Impact: Keys exposed in git, emergency rotation
Guardrail:
**Trigger:** Adding logging statements
**Instruction:**
- Never log: API keys, passwords, tokens, sessions
- Use redactSensitive() helper
- Audit all logs before committing
| System | Primary Use | Mechanism |
|---|---|---|
| GUARDRAILS.md | Autonomous coding agents | In-context learning via persistent file |
| NeMo Guardrails | Enterprise chatbots | Conversation flow control |
| Guardrails AI | Structured output validation | Pydantic schema enforcement |
| AGENTS.md | Agent behavior guidelines | System prompt injection |
GUARDRAILS.md is a file-based safety protocol for autonomous AI coding agents. It's a persistent document that captures lessons from failures and acts as the agent's memory across context resets, preventing the same mistakes from recurring.
Unlike traditional software that fails deterministically, AI agents fail stochastically — the same task might succeed nine times and fail catastrophically on the tenth. Without persistent memory, agents repeat mistakes across sessions. GUARDRAILS.md provides that memory.
"The Gutter" is a failure mode where an agent's context window fills with error logs and failed attempts. The agent prioritizes recent failures over original instructions, entering a recursive loop of repeated mistakes. GUARDRAILS.md prevents this.
Create a GUARDRAILS.md file in your project root. Claude Code automatically reads context files. Optionally, reference it in your .claude/instructions.md to ensure the agent treats it as mandatory reading.
A Sign is a discrete unit of learned safety constraint. Each Sign has four components: Trigger (what context precedes the error), Instruction (how to prevent it), Reason (why this matters), and Provenance (when/how it was added).
Start with 3-5 manually-written Signs based on your team's coding standards and known failure patterns. Then let the agent append new Signs as it encounters edge cases. This creates a living document that evolves with your project.
AGENTS.md defines general behavior and preferences. GUARDRAILS.md captures specific failure patterns and safety constraints learned from actual mistakes. Think of AGENTS.md as "how to behave" and GUARDRAILS.md as "what not to do."
Yes. While it originated in the Ralph Loop methodology, the concept works with Claude Code, Google Antigravity, Cursor, or any agentic system where you can inject persistent context. The implementation details vary by platform.

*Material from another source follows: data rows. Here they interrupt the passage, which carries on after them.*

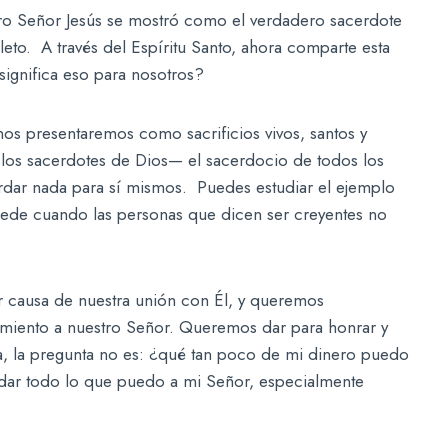
ro Señor Jesús se mostró como el verdadero sacerdote
leto. A través del Espíritu Santo, ahora comparte esta
significa eso para nosotros?
nos presentaremos como sacrificios vivos, santos y
e los sacerdotes de Dios— el sacerdocio de todos los
dar nada para sí mismos. Puedes estudiar el ejemplo
cede cuando las personas que dicen ser creyentes no
r causa de nuestra unión con Él, y queremos
miento a nuestro Señor. Queremos dar para honrar y
día, la pregunta no es: ¿qué tan poco de mi dinero puedo
ar todo lo que puedo a mi Señor, especialmente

The four universal patterns are: (1) Artifact Verification — human approval before destructive operations, (2) Context Rotation — periodic resets to prevent pollution, (3) Privilege Boundaries — explicit access controls, and (4) Rate Limiting — preventing runaway loops.
Monitor three metrics: (1) Repeated error rate (should decrease over time), (2) Context rotation frequency (should stabilize), and (3) Human intervention rate (should decrease for known patterns but remain high for novel situations).